13 mai 2013

Jean-Yves n'a pas sa trace ailleurs - extrait en vrac -


Et l'on arpente seul ces chemins de tristesse, quand on est un volcan en larmes, les cimes s'effondrent et l'on gravit des tas, désespérants, désespéré d'un désespoir minable, d'un désespoir de faible. La bête me suit autant qu'elle bave. J'aurais voulu baver moi aussi, mais je trouve toujours la force de marcher dans le néant. Pris de vertige Jean-Yves s'affaisse sur le sol. Il marche depuis deux jours sans avoir mangé. Une lumière blanche luit, puis vient une myriade de paillettes argentées. On roule à 100 à l'heure sous la pluie, il a des spaghettis crus et fluorescents qui vous crèvent la cervelle. Une langue sirupeuse, vous lèche la gueule à vous en donner la nausée.

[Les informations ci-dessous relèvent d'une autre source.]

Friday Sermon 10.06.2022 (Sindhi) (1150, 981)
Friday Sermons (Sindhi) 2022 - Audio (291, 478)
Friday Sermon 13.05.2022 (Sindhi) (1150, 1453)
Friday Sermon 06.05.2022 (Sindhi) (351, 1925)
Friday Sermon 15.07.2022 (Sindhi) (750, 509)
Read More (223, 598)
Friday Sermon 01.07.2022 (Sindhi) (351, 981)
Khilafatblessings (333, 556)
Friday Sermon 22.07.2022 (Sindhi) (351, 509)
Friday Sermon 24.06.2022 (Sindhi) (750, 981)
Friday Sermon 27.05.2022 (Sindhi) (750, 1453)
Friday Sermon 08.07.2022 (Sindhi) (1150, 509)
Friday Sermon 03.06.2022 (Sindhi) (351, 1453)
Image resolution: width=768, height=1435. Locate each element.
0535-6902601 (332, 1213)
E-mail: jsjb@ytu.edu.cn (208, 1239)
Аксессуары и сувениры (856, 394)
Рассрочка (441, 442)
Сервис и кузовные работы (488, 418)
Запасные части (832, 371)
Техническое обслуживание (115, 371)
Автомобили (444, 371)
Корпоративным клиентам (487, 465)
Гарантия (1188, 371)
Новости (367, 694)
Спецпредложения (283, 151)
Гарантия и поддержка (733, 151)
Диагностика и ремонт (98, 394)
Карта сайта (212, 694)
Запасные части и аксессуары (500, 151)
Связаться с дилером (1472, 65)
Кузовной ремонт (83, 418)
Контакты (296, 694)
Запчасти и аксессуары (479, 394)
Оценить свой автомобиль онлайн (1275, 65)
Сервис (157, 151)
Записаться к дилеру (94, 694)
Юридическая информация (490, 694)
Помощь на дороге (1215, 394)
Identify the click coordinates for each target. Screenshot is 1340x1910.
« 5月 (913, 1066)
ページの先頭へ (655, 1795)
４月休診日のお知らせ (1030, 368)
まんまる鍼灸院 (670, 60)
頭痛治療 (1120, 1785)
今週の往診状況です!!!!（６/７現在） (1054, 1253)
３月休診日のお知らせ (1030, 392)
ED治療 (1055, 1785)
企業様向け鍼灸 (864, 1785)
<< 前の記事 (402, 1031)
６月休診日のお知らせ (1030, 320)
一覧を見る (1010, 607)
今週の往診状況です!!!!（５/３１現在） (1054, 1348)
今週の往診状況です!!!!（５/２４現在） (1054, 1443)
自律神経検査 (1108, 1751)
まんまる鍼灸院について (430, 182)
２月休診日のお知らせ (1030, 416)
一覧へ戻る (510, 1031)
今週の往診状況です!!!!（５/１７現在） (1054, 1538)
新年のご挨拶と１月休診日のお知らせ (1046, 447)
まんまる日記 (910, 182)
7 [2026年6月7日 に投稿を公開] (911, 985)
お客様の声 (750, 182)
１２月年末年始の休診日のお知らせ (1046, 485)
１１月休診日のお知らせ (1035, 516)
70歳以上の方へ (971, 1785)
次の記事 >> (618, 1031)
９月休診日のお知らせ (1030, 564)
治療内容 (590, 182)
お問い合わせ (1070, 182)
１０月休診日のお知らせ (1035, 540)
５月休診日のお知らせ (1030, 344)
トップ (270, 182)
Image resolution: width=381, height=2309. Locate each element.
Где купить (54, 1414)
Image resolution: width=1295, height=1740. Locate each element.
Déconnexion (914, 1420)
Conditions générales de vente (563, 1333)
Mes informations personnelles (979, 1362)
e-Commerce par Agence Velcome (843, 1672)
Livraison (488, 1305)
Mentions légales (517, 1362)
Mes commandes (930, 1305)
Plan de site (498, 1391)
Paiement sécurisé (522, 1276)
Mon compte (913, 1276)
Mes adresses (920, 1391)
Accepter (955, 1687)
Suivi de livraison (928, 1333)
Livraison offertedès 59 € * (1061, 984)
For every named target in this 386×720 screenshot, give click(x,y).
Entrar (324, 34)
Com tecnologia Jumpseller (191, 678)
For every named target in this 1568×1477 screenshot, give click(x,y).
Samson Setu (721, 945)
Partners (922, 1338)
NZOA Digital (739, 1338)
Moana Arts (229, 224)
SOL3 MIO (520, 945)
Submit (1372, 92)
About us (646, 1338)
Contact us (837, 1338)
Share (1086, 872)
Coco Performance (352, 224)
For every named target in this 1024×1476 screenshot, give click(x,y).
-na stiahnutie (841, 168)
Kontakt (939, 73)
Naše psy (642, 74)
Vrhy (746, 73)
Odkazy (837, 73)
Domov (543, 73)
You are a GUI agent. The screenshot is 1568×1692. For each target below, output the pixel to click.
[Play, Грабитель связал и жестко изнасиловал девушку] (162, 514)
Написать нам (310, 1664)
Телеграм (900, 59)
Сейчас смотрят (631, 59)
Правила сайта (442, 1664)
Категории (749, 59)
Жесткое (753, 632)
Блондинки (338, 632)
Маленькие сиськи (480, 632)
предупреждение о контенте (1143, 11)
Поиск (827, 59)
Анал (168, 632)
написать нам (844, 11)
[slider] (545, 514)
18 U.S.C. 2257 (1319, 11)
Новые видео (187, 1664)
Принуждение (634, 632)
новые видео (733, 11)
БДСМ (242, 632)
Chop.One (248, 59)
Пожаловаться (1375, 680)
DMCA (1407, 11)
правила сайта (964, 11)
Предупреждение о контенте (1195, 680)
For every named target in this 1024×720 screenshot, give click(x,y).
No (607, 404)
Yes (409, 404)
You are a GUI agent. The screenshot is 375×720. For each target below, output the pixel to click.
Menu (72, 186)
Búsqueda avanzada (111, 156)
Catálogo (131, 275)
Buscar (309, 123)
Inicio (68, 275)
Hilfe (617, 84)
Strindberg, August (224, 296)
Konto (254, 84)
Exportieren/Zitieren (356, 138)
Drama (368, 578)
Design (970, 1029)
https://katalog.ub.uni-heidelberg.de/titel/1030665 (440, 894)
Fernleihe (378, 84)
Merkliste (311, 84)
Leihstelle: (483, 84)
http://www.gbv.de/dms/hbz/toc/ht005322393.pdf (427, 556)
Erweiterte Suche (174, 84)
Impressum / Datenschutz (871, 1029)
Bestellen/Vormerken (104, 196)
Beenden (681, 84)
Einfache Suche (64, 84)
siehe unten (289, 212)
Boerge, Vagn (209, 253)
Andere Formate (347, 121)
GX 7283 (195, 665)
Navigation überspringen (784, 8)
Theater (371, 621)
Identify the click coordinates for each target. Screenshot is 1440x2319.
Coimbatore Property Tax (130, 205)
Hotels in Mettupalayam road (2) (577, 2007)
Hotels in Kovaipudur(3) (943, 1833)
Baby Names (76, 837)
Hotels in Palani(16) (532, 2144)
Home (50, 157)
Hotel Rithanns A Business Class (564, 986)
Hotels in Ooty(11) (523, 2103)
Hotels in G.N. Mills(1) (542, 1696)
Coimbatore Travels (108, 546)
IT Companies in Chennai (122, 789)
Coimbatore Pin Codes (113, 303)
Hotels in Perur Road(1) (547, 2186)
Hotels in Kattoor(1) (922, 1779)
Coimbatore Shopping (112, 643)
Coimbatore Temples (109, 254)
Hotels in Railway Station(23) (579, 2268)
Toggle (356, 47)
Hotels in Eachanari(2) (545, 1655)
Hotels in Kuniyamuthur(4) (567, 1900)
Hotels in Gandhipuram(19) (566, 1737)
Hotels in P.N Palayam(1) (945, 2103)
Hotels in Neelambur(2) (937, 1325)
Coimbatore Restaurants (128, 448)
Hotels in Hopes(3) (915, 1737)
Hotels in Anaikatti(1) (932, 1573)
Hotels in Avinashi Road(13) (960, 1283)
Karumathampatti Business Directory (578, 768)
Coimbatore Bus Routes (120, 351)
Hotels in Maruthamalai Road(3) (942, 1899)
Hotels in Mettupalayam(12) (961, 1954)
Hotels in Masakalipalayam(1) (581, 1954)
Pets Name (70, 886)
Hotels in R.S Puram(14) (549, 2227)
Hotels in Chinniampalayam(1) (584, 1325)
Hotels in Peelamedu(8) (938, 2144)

Il vomit un soupçon de bile verte, se roule sur le côté et reste un moment là, hagard. Le poète s'assoit là lui aussi, sa queue fouette légèrement le visage de Jean-Yves, puis il commence à tisser un filet de bave entre ses poils. Jean-Yves a soixante ans, l'âge de la retraite, mais il n'a jamais vraiment travaillé. Il ressemble à Giscard mais de gauche, avec un peu plus de cernes et de barbe. Il était parti avec un petit sac à dos rouge en nylon. Il s'assoit à son tour, enlève son bob et le serre entre ses mains. Le chien est toujours là et pose sa truffe sur le paysage. Jean-Yves le regarde un instant en bavant. Il avait l'impression d'être passé du stade de l'enfant à celui de vieillard sans transition particulière et il lui restait un sentiment vague de responsabilité qui ne trouvait pas sa place. Il n'était, bien sûr, plus un enfant, la vie lui était passé dessus comme sur une terre séché, mais plus que de ne jamais avoir était adulte, il lui semblait ne jamais avoir était jeune non plus et d'avoir passé sa vie comme un vieillard sénile.